If “Sk’why K’why” is really how it’s pronounced, it seems a perfect name.

“Perk-Perk” just doesn’t carry the same tone of despairing incredulity as the cry of “Sk’why, K’why.”

Why it possible for a ferry deckhand who earns $60,000 a year to also take home another $73,000 through a travel benefit, as The Herald’s Jerry Cornfield reported Saturday? Another 90 workers — deckhands, pilots, oilers and engineers — collected at least $20,000 apiece in expense reimbursements.

Under agency policies and union contracts, when ferry workers cover a shift away from their homeport, they are reimbursed for mileage and paid their hourly wage during the time commuting.

It’s all so shocking, and yet it’s not. Isn’t this exactly the kind of stuff voters thought would be revealed when they approved Initiative 900 in 2005? The initiative that mandates that all state and local government entities undergo performance audits to ensure accountability and guarantee that tax dollars are spent as cost-effectively as possible?

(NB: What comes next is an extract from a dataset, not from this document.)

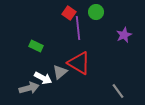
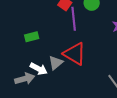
green rectangle: (36, 46) -> (32, 37), turned -40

On Wednesday, the Senate passed a bill giving the governor power to negotiate less generous benefits for union ferry workers in talks on a new contract later this year.

The vote came a day after Gregoire requested State Auditor Brian Sonntag conduct a performance audit of the ferries’ timekeeping, payroll and scheduling processes. She’s convening a panel of experts to look at ferry management practices and offer ideas for improvement. Gregoire also has asked for a report comparing ferry workers’ salaries and benefits with those of other state workers.

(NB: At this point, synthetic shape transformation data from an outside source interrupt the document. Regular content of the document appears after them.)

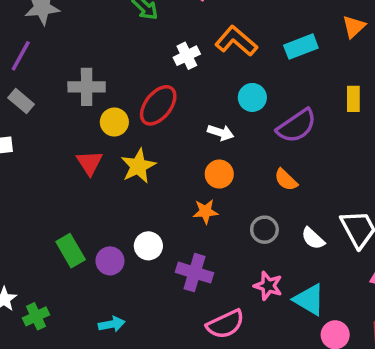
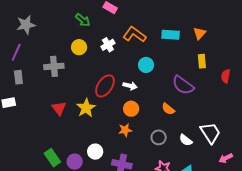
orange triangle: (354, 27) -> (200, 33), moved
cyan rectangle: (301, 47) -> (171, 35), turned 30
gray rectangle: (21, 101) -> (18, 77), turned 48
red ellipse: (158, 105) -> (105, 86), moved
yellow circle: (114, 122) -> (79, 47), moved
purple semicircle: (297, 126) -> (183, 85), moved, turned 75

Whoa. OK. But let’s not belatedly focus on ferries to the exclusion of everything else.

If the Legislature can authorize the governor to negotiate less generous benefits for ferry union workers, why stop there? Wouldn’t this be the time to examine other pre-recession benefits that now may be considered “too generous”?

Voters don’t believe ferry workers are the only ones enjoying such perks.

A study that compares salaries and benefits of all types of state workers with those in private industry would offer a much better, more realistic measuring stick.